8. A pallet according to claim 7, wherein the dowel or sleeve or both are constructed and arranged to provide a low friction interface to each other.

9. A pallet according to claim 1, comprising at least one isolator for each corner of the pallet.

10. A pallet according to claim 9, wherein the isolators are arranged in plural rows of plural isolators.

11. A pallet according to claim 10, wherein the base comprises at least three base boards, each base board having at least two isolators.

12. A pallet according to claim 10, comprising plural location elements, at least one location element being fixed on each row.

13. A pallet for transportation and handling of goods, the pallet comprising:

a base;

a deck above the base for supporting goods; and,

at least one isolator between the deck and the base arranged to provide shock and vibration isolation to the deck from the base, the isolator comprising a resilient hollow shell that is open to the atmosphere in at least one place.

14. A method of manufacturing a pallet for transportation and handling of goods, the method comprising:

fixing at least one location element between a deck and a base, the location element arranged to substantially limit lateral motion of the deck relative to the base; and,

fixing at least one isolator between the deck and the base arranged to provide shock and vibration isolation to the deck from the base, wherein the isolator or isolators are arranged to provide shock and vibration isolation within a frequency range of 2 to 200 Hz to the deck for goods having a mass of between 100 kg to 2000 kg.

15. A method of manufacturing a pallet for transportation and handling of goods, the method comprising fixing at least one isolator between a deck and a base, the isolator arranged to provide shock and vibration isolation to the deck from the base, the isolator comprising a resilient hollow shell that is open to the atmosphere in at least one place.
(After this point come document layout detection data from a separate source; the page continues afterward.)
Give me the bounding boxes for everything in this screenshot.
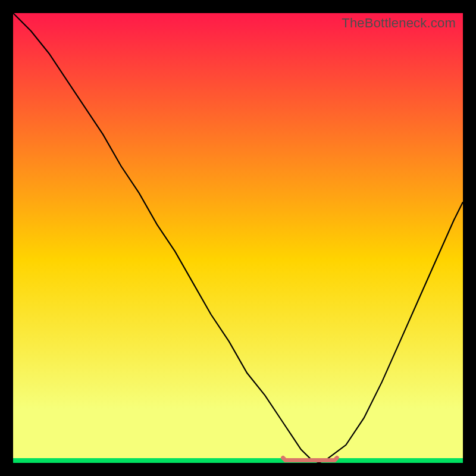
- chart-frame: TheBottleneck.com: [0, 0, 476, 476]
- gradient-background: [13, 13, 463, 463]
- plot-area: TheBottleneck.com: [13, 13, 463, 463]
- green-baseline-stripe: [13, 458, 463, 463]
- watermark-text: TheBottleneck.com: [342, 15, 456, 31]
- baseline-marker: [283, 458, 337, 461]
- chart-svg: [13, 13, 463, 463]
16. A method of transporting or handling goods, the method comprising:

transporting or handling the goods whilst loaded onto a pallet, the pallet comprising:

a base;

a deck above the base for supporting goods;

at least one location element between the deck and the base arranged to substantially limit lateral motion of the deck relative to the base; and,

at least one isolator between the deck and the base arranged to provide shock and vibration isolation to the deck from the base, wherein the isolator or isolators are arranged to provide shock and vibration isolation within a frequency range of 2 to 200 Hz to the deck for goods having a mass of between 100 kg to 2000 kg.

17. A method of transporting or handling goods, the method comprising:

transporting or handling the goods whilst loaded onto a pallet, the pallet comprising:

a base;

a deck above the base for supporting goods; and,

at least one isolator between the deck and the base arranged to provide shock and vibration isolation to the deck from the base, the isolator comprising a resilient hollow shell that is open to the atmosphere in at least one place.